As you print the data below, keep every line exactly as it is and leave the images behind.

Transcribed page contents:
=== Begin Enclosure ===

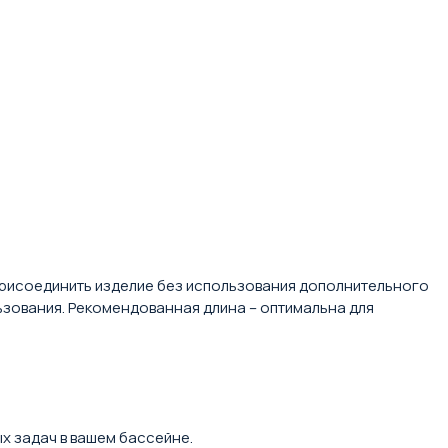
 присоединить изделие без использования дополнительного
ьзования. Рекомендованная длина – оптимальна для
х задач в вашем бассейне.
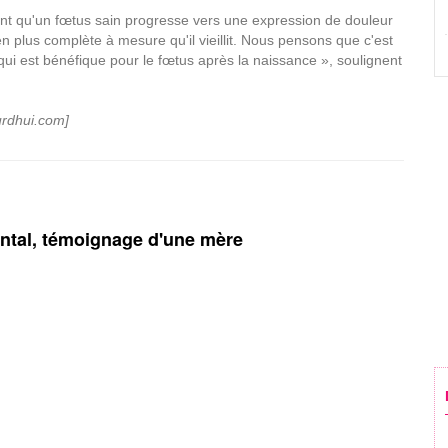
nt qu'un fœtus sain progresse vers une expression de douleur
n plus complète à mesure qu'il vieillit. Nous pensons que c'est
qui est bénéfique pour le fœtus après la naissance », soulignent
urdhui.com]
ental, témoignage d'une mère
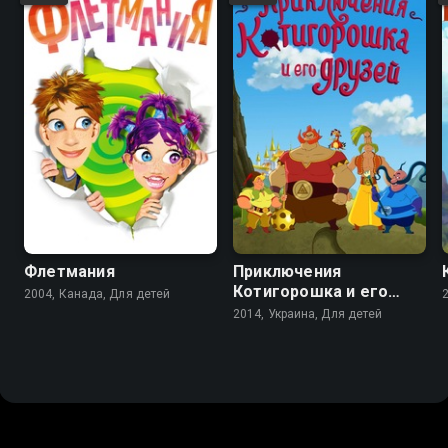
6.8
Флетмания
Приключения
Котигорошка и его
2004, Канада, Для детей
друзей
2014, Украина, Для детей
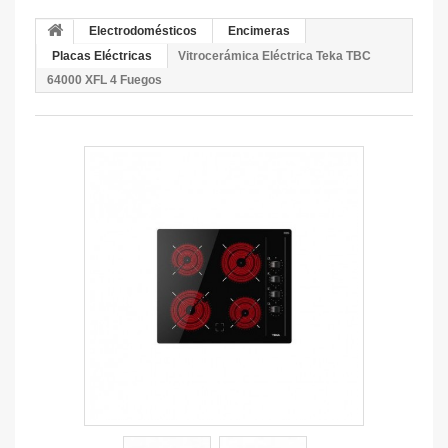
Electrodomésticos
Encimeras
Placas Eléctricas
Vitrocerámica Eléctrica Teka TBC
64000 XFL 4 Fuegos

=== End Enclosure ===

• Written answer:
 присоединить изделие без использования дополнительного
ьзования. Рекомендованная длина – оптимальна для
х задач в вашем бассейне.
nt qu'un fœtus sain progresse vers une expression de douleur
n plus complète à mesure qu'il vieillit. Nous pensons que c'est
qui est bénéfique pour le fœtus après la naissance », soulignent
urdhui.com]
ental, témoignage d'une mère
6.8
Флетмания
Приключения
Котигорошка и его
2004, Канада, Для детей
друзей
2014, Украина, Для детей
Electrodomésticos
Encimeras
Placas Eléctricas
Vitrocerámica Eléctrica Teka TBC
64000 XFL 4 Fuegos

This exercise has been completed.